◆ **THE DATA**:

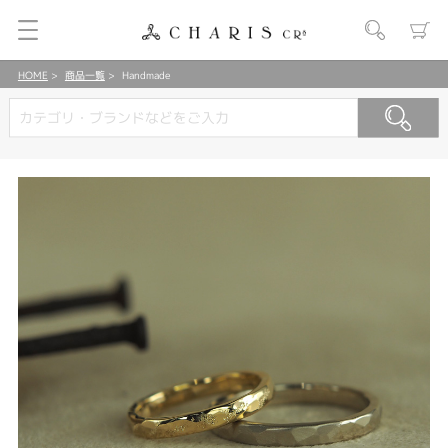
HOME
商品一覧
Handmade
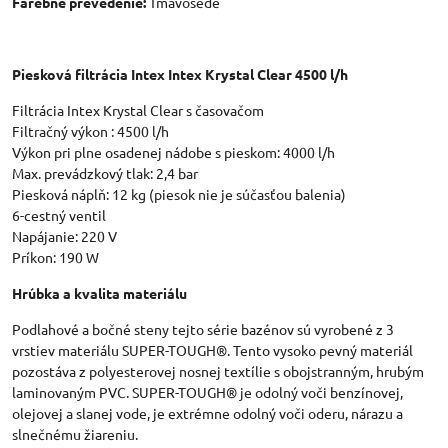
Farebné prevedenie:
Tmavošedé
Piesková filtrácia Intex Intex Krystal Clear 4500 l/h
Filtrácia Intex Krystal Clear s časovačom
Filtračný výkon : 4500 l/h
Výkon pri plne osadenej nádobe s pieskom: 4000 l/h
Max. prevádzkový tlak: 2,4 bar
Piesková náplň: 12 kg (piesok nie je súčasťou balenia)
6-cestný ventil
Napájanie: 220 V
Príkon: 190 W
Hrúbka a kvalita materiálu
Podlahové a bočné steny tejto série bazénov sú vyrobené z 3
vrstiev materiálu SUPER-TOUGH®. Tento vysoko pevný materiál
pozostáva z polyesterovej nosnej textílie s obojstranným, hrubým
laminovaným PVC. SUPER-TOUGH® je odolný voči benzínovej,
olejovej a slanej vode, je extrémne odolný voči oderu, nárazu a
slnečnému žiareniu.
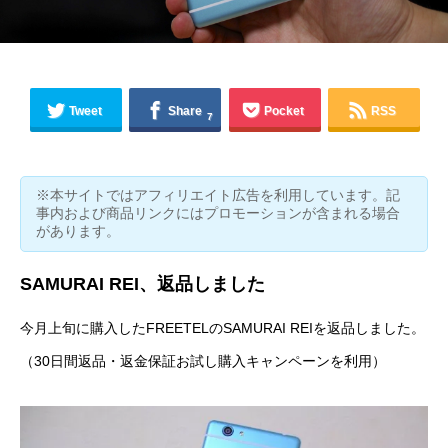
Tweet
Share
Pocket
RSS
7
※本サイトではアフィリエイト広告を利用しています。記
事内および商品リンクにはプロモーションが含まれる場合
があります。
SAMURAI REI、返品しました
今月上旬に購入したFREETELのSAMURAI REIを返品しました。
（
30日間返品・返金保証お試し購入キャンペーン
を利用）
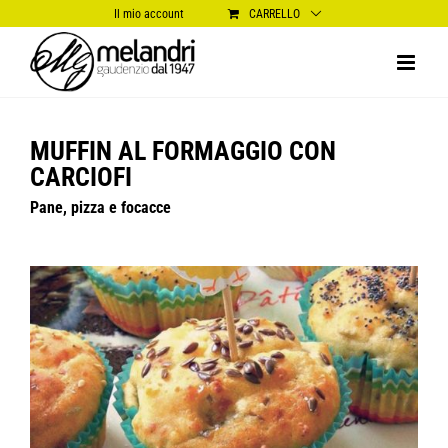
Salta
Il mio account
CARRELLO
al
contenuto
MUFFIN AL FORMAGGIO CON
CARCIOFI
Pane, pizza e focacce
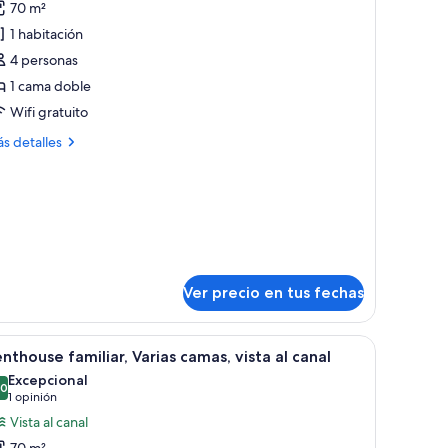
70 m²
uite
1 habitación
studio
4 personas
uperior,
1 cama doble
sta
Wifi gratuito
ás
s detalles
ahía
talles
bre
ite
tudio
perior,
ta
Ver precio en tus fechas
hía
 ventana.
torio, televisor y armario.
er
Un salón acogedor con un ventanal grande, u
12
nthouse familiar, Varias camas, vista al canal
odas
Excepcional
s
,0
10,0 de 10
(1
1 opinión
otos
opinión)
Vista al canal
e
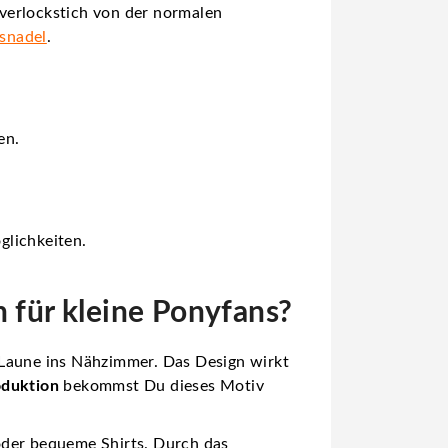
verlockstich von der normalen
gsnadel
.
en.
glichkeiten.
n für kleine Ponyfans?
 Laune ins Nähzimmer. Das Design wirkt
oduktion
bekommst Du dieses Motiv
oder bequeme Shirts. Durch das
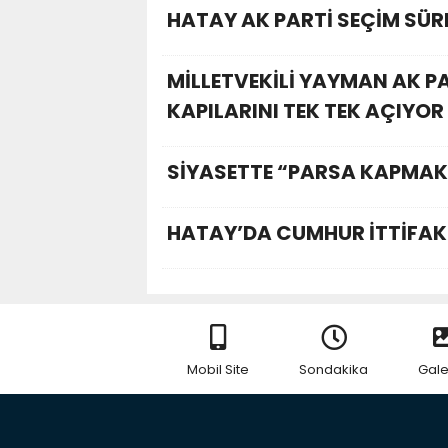
HATAY AK PARTİ SEÇİM SÜREC
MİLLETVEKİLİ YAYMAN AK P
KAPILARINI TEK TEK AÇIYOR
SİYASETTE “PARSA KAPMAK”
HATAY’DA CUMHUR İTTİFAK
Mobil Site
Sondakika
Gale
RSS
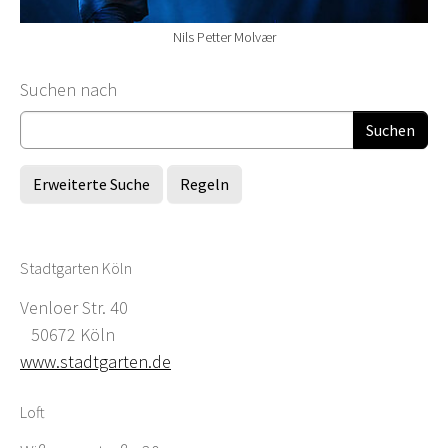
Nils Petter Molvær
Suchformular
Suchen nach
Erweiterte Suche
Regeln
Stadtgarten Köln
Venloer Str. 40
50672 Köln
www.stadtgarten.de
Loft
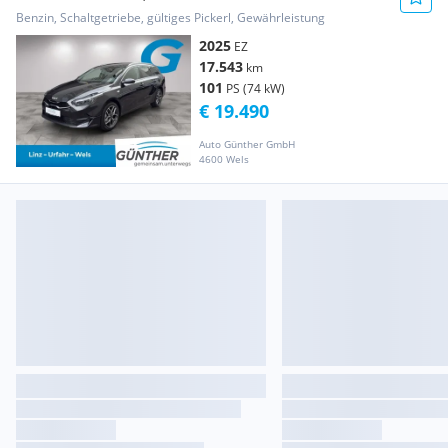
Benzin, Schaltgetriebe, gültiges Pickerl, Gewährleistung
2025
EZ
17.543
km
101
PS (74 kW)
€ 19.490
Auto Günther GmbH
4600 Wels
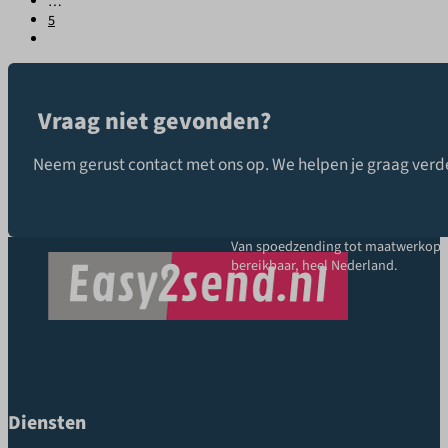
…
5
Vraag niet gevonden?
Neem gerust contact met ons op. We helpen je graag verde
Van spoedzending tot maatwerkoplo
bereikbaar, heel Nederland.
Diensten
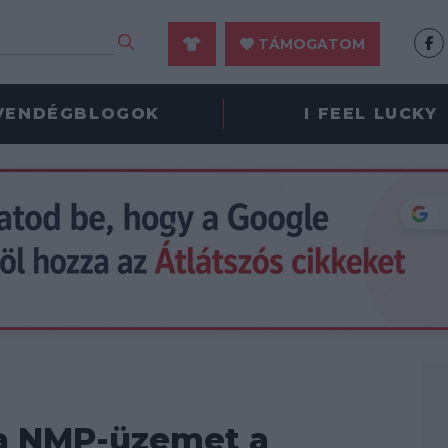
TÁMOGATOM
VENDÉGBLOGOK
I FEEL LUCKY
a NMP-üzemet a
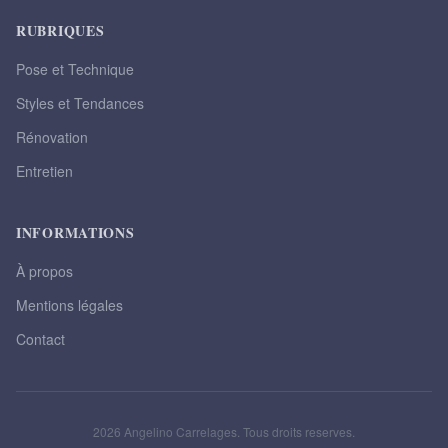
RUBRIQUES
Pose et Technique
Styles et Tendances
Rénovation
Entretien
INFORMATIONS
À propos
Mentions légales
Contact
2026 Angelino Carrelages. Tous droits reserves.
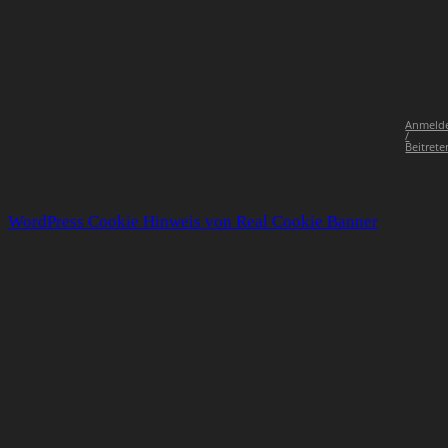
Anmeld
/
Beitrete
WordPress Cookie Hinweis von Real Cookie Banner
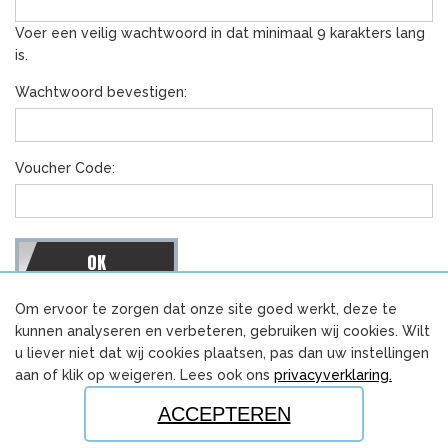
Voer een veilig wachtwoord in dat minimaal 9 karakters lang
is.
Wachtwoord bevestigen:
Voucher Code:
Om ervoor te zorgen dat onze site goed werkt, deze te
DEEL DEZE PAGINA:
kunnen analyseren en verbeteren, gebruiken wij cookies. Wilt
u liever niet dat wij cookies plaatsen, pas dan uw instellingen
aan of klik op weigeren. Lees ook ons
privacyverklaring.
Voor meer informatie over de opleiding:
www.concreetonderwijsproducten.nl
ACCEPTEREN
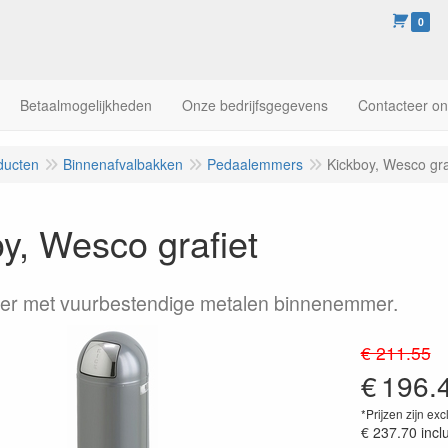
0
Betaalmogelijkheden
Onze bedrijfsgegevens
Contacteer o
ducten
Binnenafvalbakken
Pedaalemmers
Kickboy, Wesco gra
y, Wesco grafiet
r met vuurbestendige metalen binnenemmer.
€ 211.55
€
196.
*Prijzen zijn exc
€ 237.70
incl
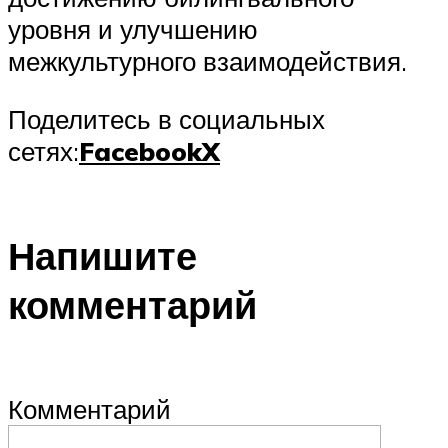
уровня и улучшению
межкультурного взаимодействия.
Поделитесь в социальных
сетях:
Facebook
X
Напишите
комментарий
Комментарий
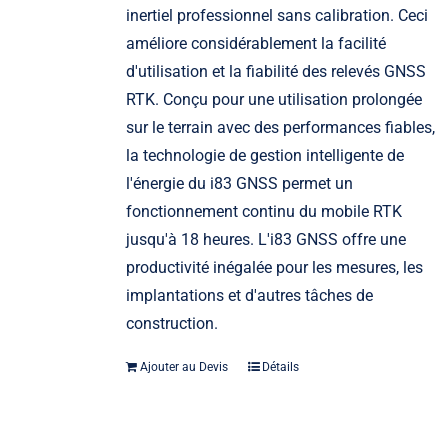
inertiel professionnel sans calibration. Ceci
améliore considérablement la facilité
d'utilisation et la fiabilité des relevés GNSS
RTK. Conçu pour une utilisation prolongée
sur le terrain avec des performances fiables,
la technologie de gestion intelligente de
l'énergie du i83 GNSS permet un
fonctionnement continu du mobile RTK
jusqu'à 18 heures. L'i83 GNSS offre une
productivité inégalée pour les mesures, les
implantations et d'autres tâches de
construction.
Ajouter au Devis
Détails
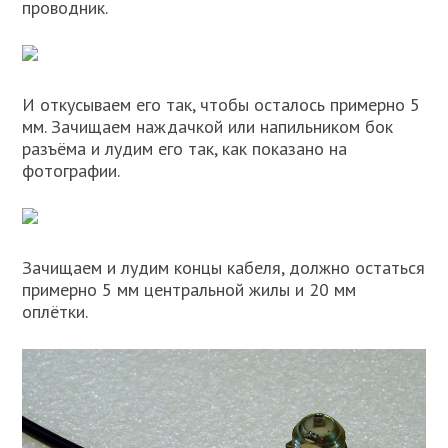
проводник.
И откусываем его так, чтобы осталось примерно 5
мм. Зачищаем наждачкой или напильником бок
разъёма и лудим его так, как показано на
фотографии.
Зачищаем и лудим концы кабеля, должно остаться
примерно 5 мм центральной жилы и 20 мм
оплётки.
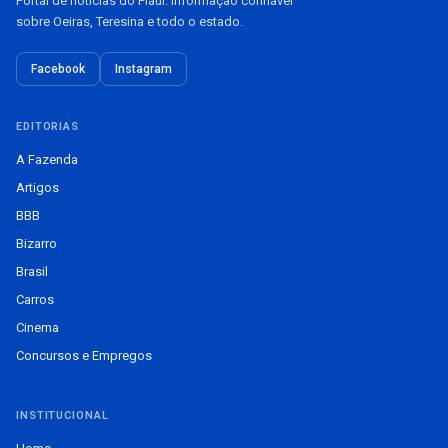
Portal de notícias do Piauí. Informação confiável
sobre Oeiras, Teresina e todo o estado.
Facebook
Instagram
EDITORIAS
A Fazenda
Artigos
BBB
Bizarro
Brasil
Carros
Cinema
Concursos e Empregos
INSTITUCIONAL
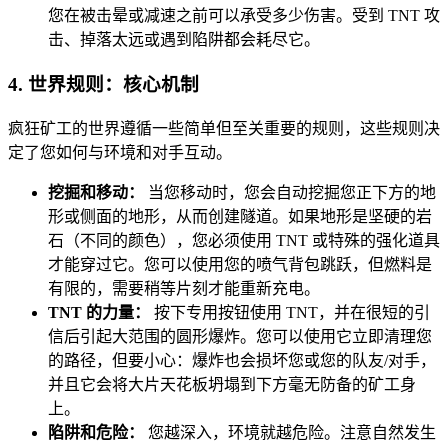
您在被击晕或减速之前可以承受多少伤害。受到 TNT 攻
击、掉落太远或遇到陷阱都会耗尽它。
4. 世界规则：核心机制
疯狂矿工的世界遵循一些简单但至关重要的规则，这些规则决
定了您如何与环境和对手互动。
挖掘和移动：
当您移动时，您会自动挖掘您正下方的地
形或侧面的地形，从而创建隧道。如果地形是坚硬的岩
石（不同的颜色），您必须使用 TNT 或特殊的强化道具
才能穿过它。您可以使用您的喷气背包跳跃，但燃料是
有限的，需要稍等片刻才能重新充电。
TNT 的力量：
按下专用按钮使用 TNT，并在很短的引
信后引起大范围的圆形爆炸。您可以使用它立即清理您
的路径，但要小心：爆炸也会损坏您或您的队友/对手，
并且它会将大片天花板坍塌到下方毫无防备的矿工身
上。
陷阱和危险：
您越深入，环境就越危险。注意自然发生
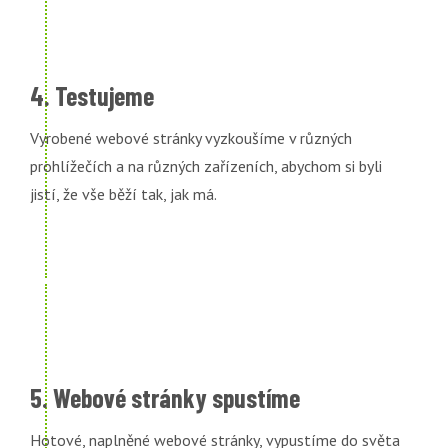
4. Testujeme
Vyrobené webové stránky vyzkoušíme v různých
prohlížečích a na různých zařízeních, abychom si byli
jistí, že vše běží tak, jak má.
5. Webové stránky spustíme
Hotové, naplněné webové stránky, vypustíme do světa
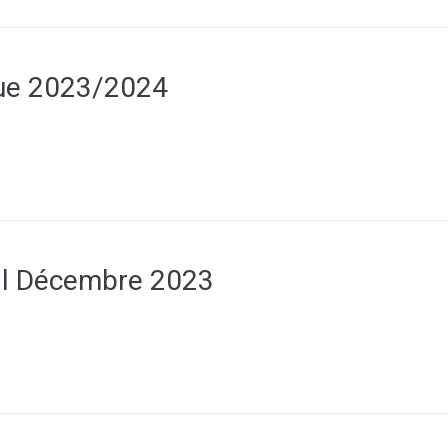
que 2023/2024
al Décembre 2023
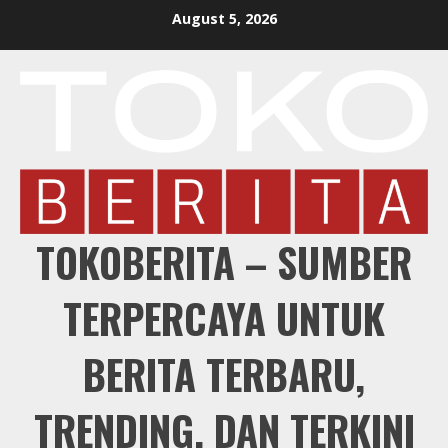
Skip
August 5, 2026
to
content
TOKOBERITA – SUMBER
TERPERCAYA UNTUK
BERITA TERBARU,
TRENDING, DAN TERKINI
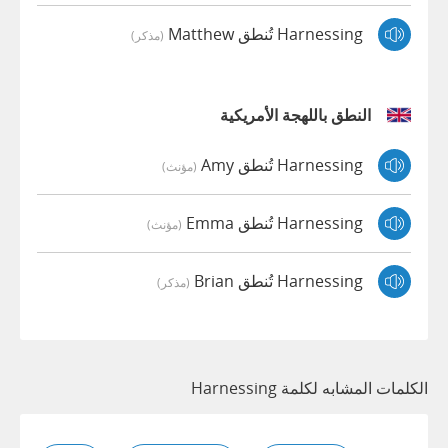
Harnessing تُنطق Matthew
(مذكر)
النطق باللهجة الأمريكية
Harnessing تُنطق Amy
(مؤنث)
Harnessing تُنطق Emma
(مؤنث)
Harnessing تُنطق Brian
(مذكر)
الكلمات المشابه لكلمة Harnessing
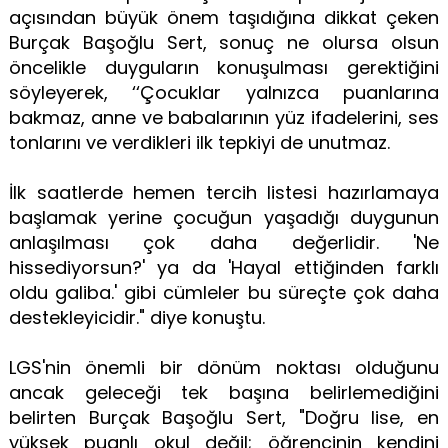
açısından büyük önem taşıdığına dikkat çeken
Burçak Başoğlu Sert, sonuç ne olursa olsun
öncelikle duyguların konuşulması gerektiğini
söyleyerek, ‘‘Çocuklar yalnızca puanlarına
bakmaz, anne ve babalarının yüz ifadelerini, ses
tonlarını ve verdikleri ilk tepkiyi de unutmaz.
İlk saatlerde hemen tercih listesi hazırlamaya
başlamak yerine çocuğun yaşadığı duygunun
anlaşılması çok daha değerlidir. 'Ne
hissediyorsun?' ya da 'Hayal ettiğinden farklı
oldu galiba.' gibi cümleler bu süreçte çok daha
destekleyicidir." diye konuştu.
LGS'nin önemli bir dönüm noktası olduğunu
ancak geleceği tek başına belirlemediğini
belirten Burçak Başoğlu Sert, "Doğru lise, en
yüksek puanlı okul değil; öğrencinin kendini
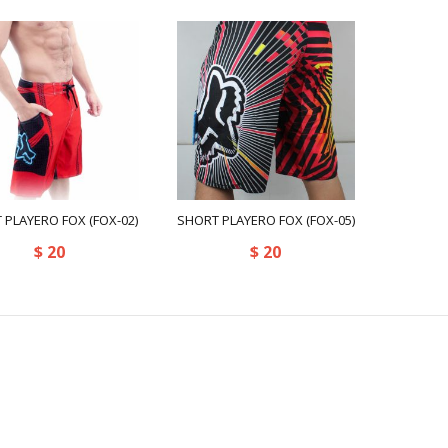
exclude-from-search
(0)
Accesorios
(9)
Billeteras
(9)
featured
(65)
Bolsos
(0)
outofstock
(932)
Gorras
(0)
rated-1
(0)
Pulseras
(0)
rated-2
(0)
 PLAYERO FOX (FOX-02)
SHORT PLAYERO FOX (FOX-05)
Bañadores
(17)
rated-3
(0)
Amarillo
(43)
DOLCE & GABBANA
(
$
20
$
20
Casual
(63)
rated-4
(0)
Amarillo / Morado
(1)
2(X)IST
(15)
Botas
(0)
rated-5
(0)
Azul
(106)
365
(4)
Camisas
(30)
AZUL / AMARILLO
(3)
4+PIZ
(14)
Camisetas
(45)
AZUL / NEGRO
(3)
AC
(110)
Franelas
(33)
Azul / Rayas
(3)
Addicted
(44)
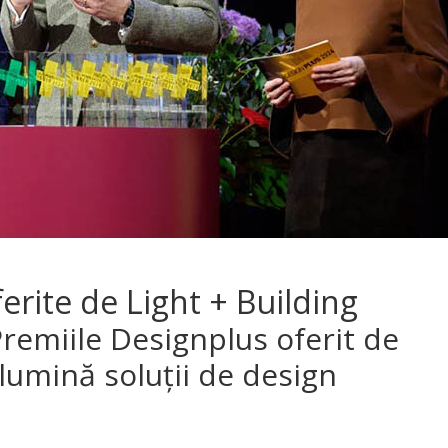
erite de Light + Building
Premiile Designplus oferit de
 lumină soluții de design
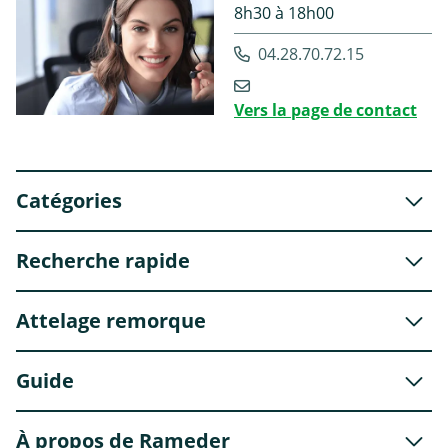
8h30 à 18h00
04.28.70.72.15
Vers la page de contact
Catégories
Recherche rapide
Attelage remorque
Guide
À propos de Rameder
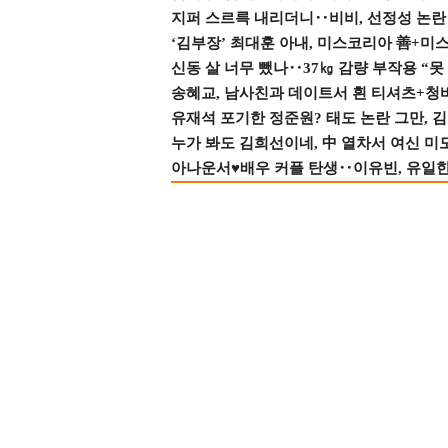
지퍼 스르륵 내리더니‥비비, 선정성 논란 터
‘김부장’ 최대훈 아내, 미스코리아 善+미
신동 살 너무 뺐나‥37㎏ 감량 부작용 “못
송혜교, 남사친과 데이트서 흰 티셔츠+청
유재석 포기한 정준원? 태도 논란 그만, 김현
누가 봐도 김희선이네, 中 열차서 여신 미
아나운서♥배우 커플 탄생‥이유빈, 유일한 최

◆ **YOUR ASSIGNMENT**:
Output only the lines from the start of the data through the line that holds "事内および商品リンクにはプロモーションが含まれる場合". Keep them exact and leave the pictures out.

◆ **SOLUTION**:
HOME
商品一覧
Handmade
Farebné prevedenie:
Tmavošedé
Piesková filtrácia Intex Intex Krystal Clear 4500 l/h
Filtrácia Intex Krystal Clear s časovačom
Filtračný výkon : 4500 l/h
Výkon pri plne osadenej nádobe s pieskom: 4000 l/h
Max. prevádzkový tlak: 2,4 bar
Piesková náplň: 12 kg (piesok nie je súčasťou balenia)
6-cestný ventil
Napájanie: 220 V
Príkon: 190 W
Hrúbka a kvalita materiálu
Podlahové a bočné steny tejto série bazénov sú vyrobené z 3
vrstiev materiálu SUPER-TOUGH®. Tento vysoko pevný materiál
pozostáva z polyesterovej nosnej textílie s obojstranným, hrubým
laminovaným PVC. SUPER-TOUGH® je odolný voči benzínovej,
olejovej a slanej vode, je extrémne odolný voči oderu, nárazu a
slnečnému žiareniu.
Tweet
Share
Pocket
RSS
7
※本サイトではアフィリエイト広告を利用しています。記
事内および商品リンクにはプロモーションが含まれる場合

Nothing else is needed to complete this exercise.